Directions: Starting at the top of the listing below, copy each line exactly, stopping after the line that contains "users receive OTPs on time.".
╭─ Records
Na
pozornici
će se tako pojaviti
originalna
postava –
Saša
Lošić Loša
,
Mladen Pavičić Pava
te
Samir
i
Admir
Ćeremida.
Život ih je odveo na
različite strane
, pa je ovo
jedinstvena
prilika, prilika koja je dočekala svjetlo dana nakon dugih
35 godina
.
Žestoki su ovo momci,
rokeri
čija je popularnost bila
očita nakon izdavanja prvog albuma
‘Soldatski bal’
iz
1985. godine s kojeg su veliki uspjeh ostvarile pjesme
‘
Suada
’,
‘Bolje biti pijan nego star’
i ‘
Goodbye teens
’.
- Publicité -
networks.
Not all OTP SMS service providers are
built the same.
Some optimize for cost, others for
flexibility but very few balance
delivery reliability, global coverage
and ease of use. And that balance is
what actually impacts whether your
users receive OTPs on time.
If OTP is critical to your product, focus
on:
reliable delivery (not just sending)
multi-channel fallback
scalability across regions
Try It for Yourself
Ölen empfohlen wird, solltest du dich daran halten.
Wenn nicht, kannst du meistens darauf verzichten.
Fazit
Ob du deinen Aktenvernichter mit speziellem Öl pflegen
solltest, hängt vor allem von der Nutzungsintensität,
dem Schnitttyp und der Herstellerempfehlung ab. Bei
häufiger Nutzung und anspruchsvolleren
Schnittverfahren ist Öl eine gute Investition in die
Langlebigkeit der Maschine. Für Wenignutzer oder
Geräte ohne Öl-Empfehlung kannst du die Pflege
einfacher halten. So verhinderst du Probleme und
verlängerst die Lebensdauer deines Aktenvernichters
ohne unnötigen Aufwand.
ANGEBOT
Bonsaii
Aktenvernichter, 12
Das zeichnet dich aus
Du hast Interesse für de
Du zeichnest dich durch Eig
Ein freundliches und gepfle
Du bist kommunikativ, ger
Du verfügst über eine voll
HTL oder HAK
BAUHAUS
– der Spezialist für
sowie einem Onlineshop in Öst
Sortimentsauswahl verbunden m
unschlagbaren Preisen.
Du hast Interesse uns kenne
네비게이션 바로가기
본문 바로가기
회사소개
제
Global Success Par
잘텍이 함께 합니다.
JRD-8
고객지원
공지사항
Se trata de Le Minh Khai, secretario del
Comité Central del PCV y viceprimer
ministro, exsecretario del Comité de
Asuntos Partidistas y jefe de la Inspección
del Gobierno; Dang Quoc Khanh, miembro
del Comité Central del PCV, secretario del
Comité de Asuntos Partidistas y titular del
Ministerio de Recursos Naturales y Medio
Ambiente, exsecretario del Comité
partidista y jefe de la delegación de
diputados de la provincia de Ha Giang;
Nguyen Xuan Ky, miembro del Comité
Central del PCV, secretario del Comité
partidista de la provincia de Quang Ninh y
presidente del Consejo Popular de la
╰─
Answer below:
Na
pozornici
će se tako pojaviti
originalna
postava –
Saša
Lošić Loša
,
Mladen Pavičić Pava
te
Samir
i
Admir
Ćeremida.
Život ih je odveo na
različite strane
, pa je ovo
jedinstvena
prilika, prilika koja je dočekala svjetlo dana nakon dugih
35 godina
.
Žestoki su ovo momci,
rokeri
čija je popularnost bila
očita nakon izdavanja prvog albuma
‘Soldatski bal’
iz
1985. godine s kojeg su veliki uspjeh ostvarile pjesme
‘
Suada
’,
‘Bolje biti pijan nego star’
i ‘
Goodbye teens
’.
- Publicité -
networks.
Not all OTP SMS service providers are
built the same.
Some optimize for cost, others for
flexibility but very few balance
delivery reliability, global coverage
and ease of use. And that balance is
what actually impacts whether your
users receive OTPs on time.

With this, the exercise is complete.